Gli Stati Uniti sotto la presidenza di Donald Trump stanno agendo da superpotenza globale e intendono difendere con fermezza i propri interessi nell’emisfero occidentale. Questa linea è stata illustrata da Stephen Miller, consigliere del presidente per la sicurezza interna, durante un’intervista a CNN.

Miller ha sostenuto che non è ragionevole che Washington consenta a un Paese situato in quello che ha definito l’ambiente strategico immediato degli Stati Uniti di fornire risorse agli avversari di Washington invece che agli Stati Uniti stessi. Ha inoltre richiamato l’attenzione sull’accumulo di armamenti da parte di quegli avversari, affermando che dinamiche di questo tipo li trasformano in strumenti contro gli Stati Uniti anziché in partner al loro fianco.

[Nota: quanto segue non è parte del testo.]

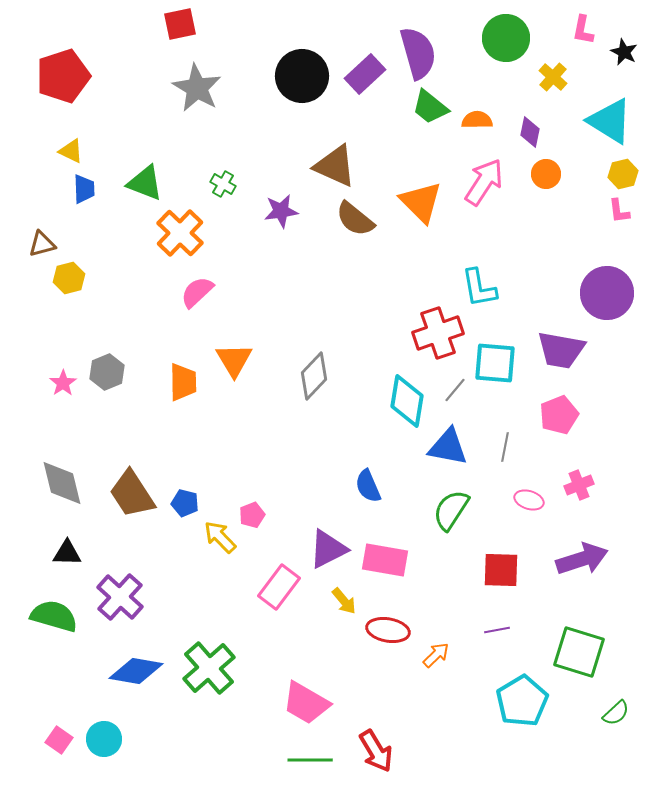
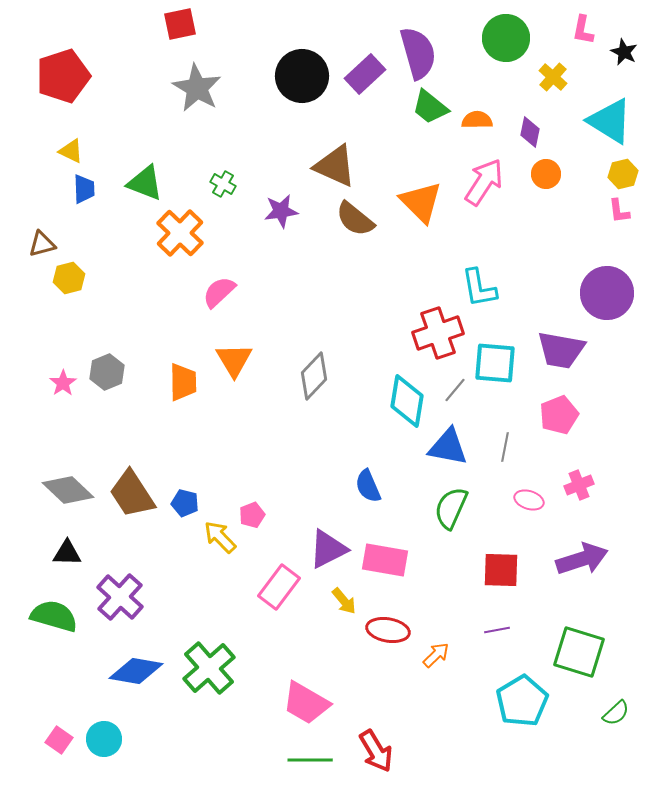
pink semicircle at (197, 292): moved 22 px right
gray diamond at (62, 483): moved 6 px right, 7 px down; rotated 33 degrees counterclockwise
green semicircle at (451, 510): moved 2 px up; rotated 9 degrees counterclockwise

Secondo Miller, il futuro del mondo libero è strettamente legato alla capacità di Washington di tutelare i propri interessi senza scuse né esitazioni. Ha affermato che, dopo la fine della Seconda guerra mondiale, i Paesi occidentali hanno iniziato a scusarsi, cercare approvazione, chiedere concessioni e fare affidamento su diverse forme di riparazioni su larga scala, un percorso da lui descritto come strategicamente dannoso.

Miller ha inoltre sostenuto che i dibattiti sulle norme internazionali e sul galateo politico non cancellano la realtà di fondo: gli affari globali sono plasmati dal potere e dalla forza. A suo avviso, questi principi non sono nuovi ma rappresentano leggi fondamentali in vigore sin dall’antichità.